O formato terapêutico é arcaico, e deve sofrer mudanças drásticas no que se refere à escolha, prescrição, dispensação farmacêutica e uso dos antibióticos dentro e fora dos hospitais. Essas mudanças deverão ser no campo diagnóstico, com investimento tecnológico e educacional aos profissionais que atuam em laboratórios de microbiologia clínica, para que resultados cada vez mais completos e rápidos cheguem às mãos dos médicos assistentes (MALDI-TOFF é um exemplo). Estes, por sua vez, deverão passar por capacitações em farmacologia de antibióticos e compreensão de resultados de exames laboratoriais, para associar essas informações ao quadro do paciente em questão, o que trará uma melhor comunicação clínico-laboratorial-farmacêutica e tratamento adequado – e caso a caso – já que os dados laboratoriais permitem adequações individualizadas de doses conforme a MIC e o fármaco a ser utilizado.
Somado a essas mudanças de modelo, deveremos trabalhar com ênfase na educação continuada profissionalizante, combatendo a falta de respeito com regras de controle de infecção, o descompromisso de profissionais com o conhecimento técnico, a incapacidade da alta cúpula dos hospitais em tomar providências rigorosas quanto ao uso dos antibióticos, a desinformação social que permite a prática da automedicação e da interrupção do tratamento antes do momento correto, e outra série de fatos que acabam direta ou indiretamente influenciando no problema macro, que é o impacto da resistência bacteriana na saúde da sociedade.
Mudança de modelo, ou mudança de paradigma, é a meta a ser alcançada.
REFERÊNCIAS:
1. Fleming, A. - On the antibacterial action of cultures of a Penicillium, with special reference to their use in the isolation of B. injluenzae - British Journal of Experimental Pathology, Vol. 10, pages 22 fS 236.
2. Selman, A., et al. - The soil as a source of microorganisms antagonistic to disease-producing bacteria - Journal of Bacteriology - 1940, 40(4):581.

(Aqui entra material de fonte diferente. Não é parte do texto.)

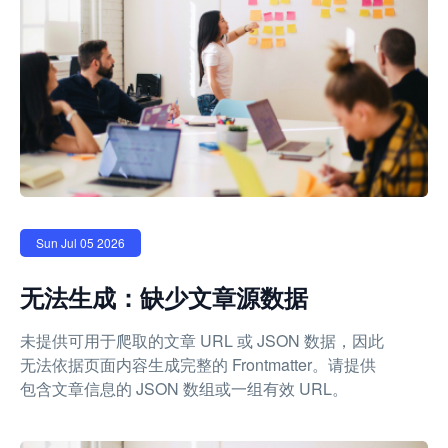
Sun Jul 05 2026
无法生成：缺少文章源数据
未提供可用于爬取的文章 URL 或 JSON 数据，因此
无法依据页面内容生成完整的 Frontmatter。请提供
包含文章信息的 JSON 数组或一组有效 URL。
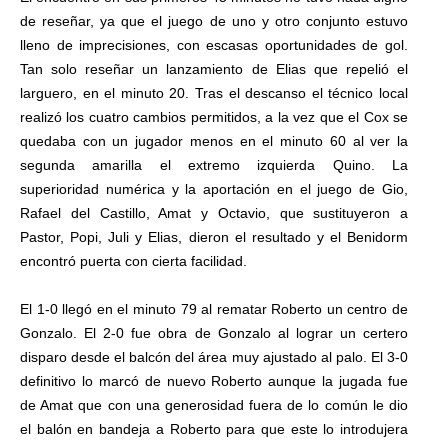
de reseñar, ya que el juego de uno y otro conjunto estuvo
lleno de imprecisiones, con escasas oportunidades de gol.
Tan solo reseñar un lanzamiento de Elias que repelió el
larguero, en el minuto 20. Tras el descanso el técnico local
realizó los cuatro cambios permitidos, a la vez que el Cox se
quedaba con un jugador menos en el minuto 60 al ver la
segunda amarilla el extremo izquierda Quino. La
superioridad numérica y la aportación en el juego de Gio,
Rafael del Castillo, Amat y Octavio, que sustituyeron a
Pastor, Popi, Juli y Elias, dieron el resultado y el Benidorm
encontró puerta con cierta facilidad.
El 1-0 llegó en el minuto 79 al rematar Roberto un centro de
Gonzalo. El 2-0 fue obra de Gonzalo al lograr un certero
disparo desde el balcón del área muy ajustado al palo. El 3-0
definitivo lo marcó de nuevo Roberto aunque la jugada fue
de Amat que con una generosidad fuera de lo común le dio
el balón en bandeja a Roberto para que este lo introdujera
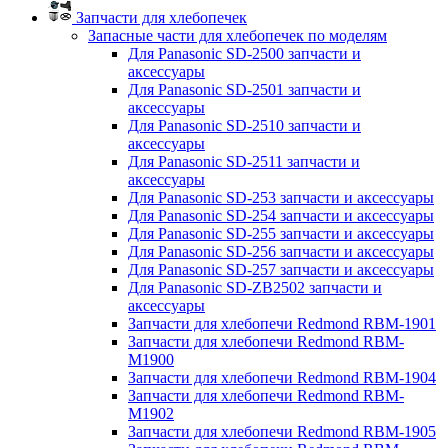
Запчасти для хлебопечек
Запасные части для хлебопечек по моделям
Для Panasonic SD-2500 запчасти и
аксессуары
Для Panasonic SD-2501 запчасти и
аксессуары
Для Panasonic SD-2510 запчасти и
аксессуары
Для Panasonic SD-2511 запчасти и
аксессуары
Для Panasonic SD-253 запчасти и аксессуары
Для Panasonic SD-254 запчасти и аксессуары
Для Panasonic SD-255 запчасти и аксессуары
Для Panasonic SD-256 запчасти и аксессуары
Для Panasonic SD-257 запчасти и аксессуары
Для Panasonic SD-ZB2502 запчасти и
аксессуары
Запчасти для хлебопечи Redmond RBM-1901
Запчасти для хлебопечи Redmond RBM-
M1900
Запчасти для хлебопечи Redmond RBM-1904
Запчасти для хлебопечи Redmond RBM-
M1902
Запчасти для хлебопечи Redmond RBM-1905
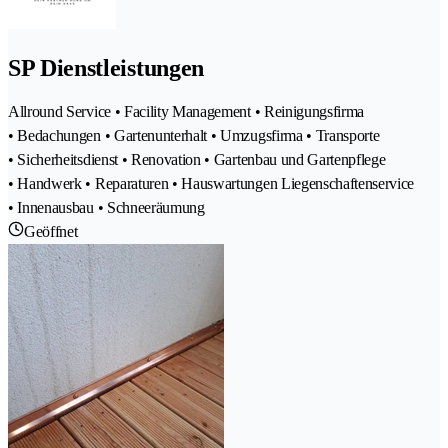
SP Dienstleistungen
Allround Service • Facility Management • Reinigungsfirma
• Bedachungen • Gartenunterhalt • Umzugsfirma • Transporte
• Sicherheitsdienst • Renovation • Gartenbau und Gartenpflege
• Handwerk • Reparaturen • Hauswartungen Liegenschaftenservice
• Innenausbau • Schneeräumung
Geöffnet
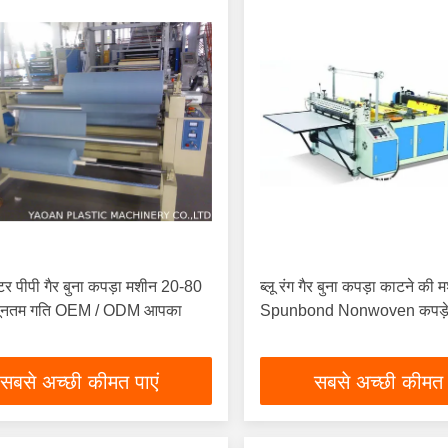
ोटर पीपी गैर बुना कपड़ा मशीन 20-80
ब्लू रंग गैर बुना कपड़ा काटने की 
न्यूनतम गति OEM / ODM आपका
Spunbond Nonwoven कपड़े
सबसे अच्छी कीमत पाएं
सबसे अच्छी कीमत 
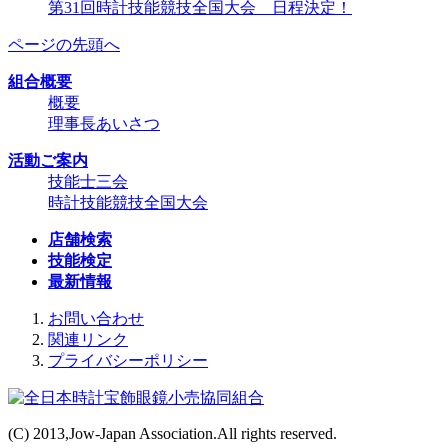
第31回時計技能競技全国大会 日程決定！
ページの先頭へ
組合概要
概要
理事長あいさつ
活動ご案内
技能士三会
時計技能競技全国大会
店舗検索
技能検定
最新情報
お問い合わせ
関連リンク
プライバシーポリシー
(C) 2013,Jow-Japan Association.All rights reserved.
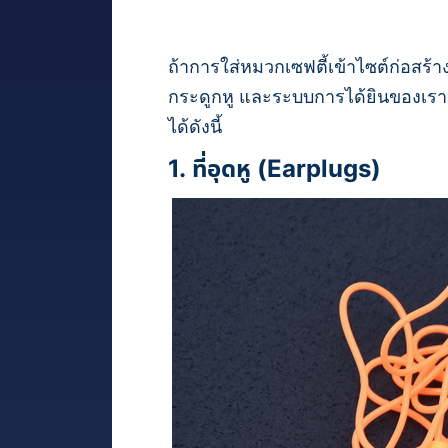
ถ้าการใส่หมวกเซฟตี้เข้าไซต์ก่อสร้า
กระดูกหู และระบบการได้ยินของเรา จ
ได้ดังนี้
1. ที่อุดหู (Earplugs)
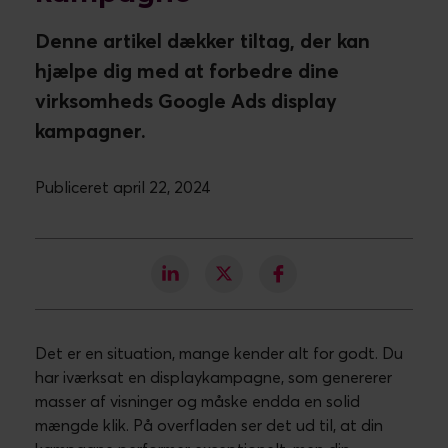
Denne artikel dækker tiltag, der kan
hjælpe dig med at forbedre dine
virksomheds Google Ads display
kampagner.
Publiceret april 22, 2024
Det er en situation, mange kender alt for godt. Du
har iværksat en displaykampagne, som genererer
masser af visninger og måske endda en solid
mængde klik. På overfladen ser det ud til, at din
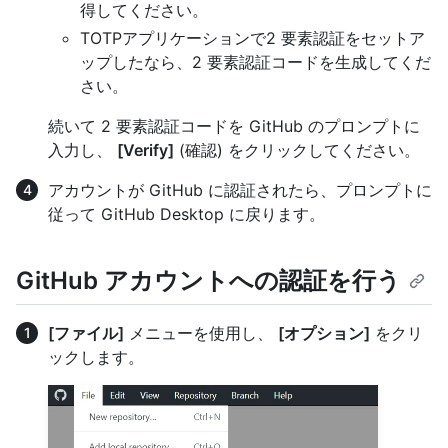
得してください。
TOTPアプリケーションで2 要素認証をセットア
ップしたなら、2 要素認証コードを生成してくだ
さい。
続いて 2 要素認証コードを GitHub のプロンプトに
入力し、
[Verify]
(確認) をクリックしてください。
アカウントが GitHub に認証されたら、プロンプトに
従って GitHub Desktop に戻ります。
GitHub アカウントへの認証を行う
[ファイル]
メニューを使用し、
[オプション]
をクリ
ックします。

3. Bauer, A.W., Kirby, M., Sherris, J. C., Turck, M. - Antibiotic susceptibility testing by a standardized single disk method - American Journal of Clinical Pathology - 1966-45:493-4
4. Courvalin, P., LeClercq, R., Rice, L. B. - Antibiogram - ASM Press - 1999
5. Versalovic, J. et al - Manual of Clinical Microbiology - ASM Press - 2011
6. Ostermann, F. - A epistemologia de Kuhn Caderno Brasileiro de Ensino de Física, v. 13, n. 3 (1996) 184-196 - Florianópolis, SC,
7. Kuhn, T. S. - A estrutura das revoluções científicas ; tradução Beatriz Vianna Doeira e Nelson Boeira. - 9. ed. - São Paulo: Perspectiva, 2006.
8. The Kuhn Cycle http://www.thwink.org/sustain/glossary/KuhnCycle.htm
9. Jevons, M. P. - “Celbenin” - resistant Staphylococci - Britanic Medicine Journal - 1961: (5219): 124–125.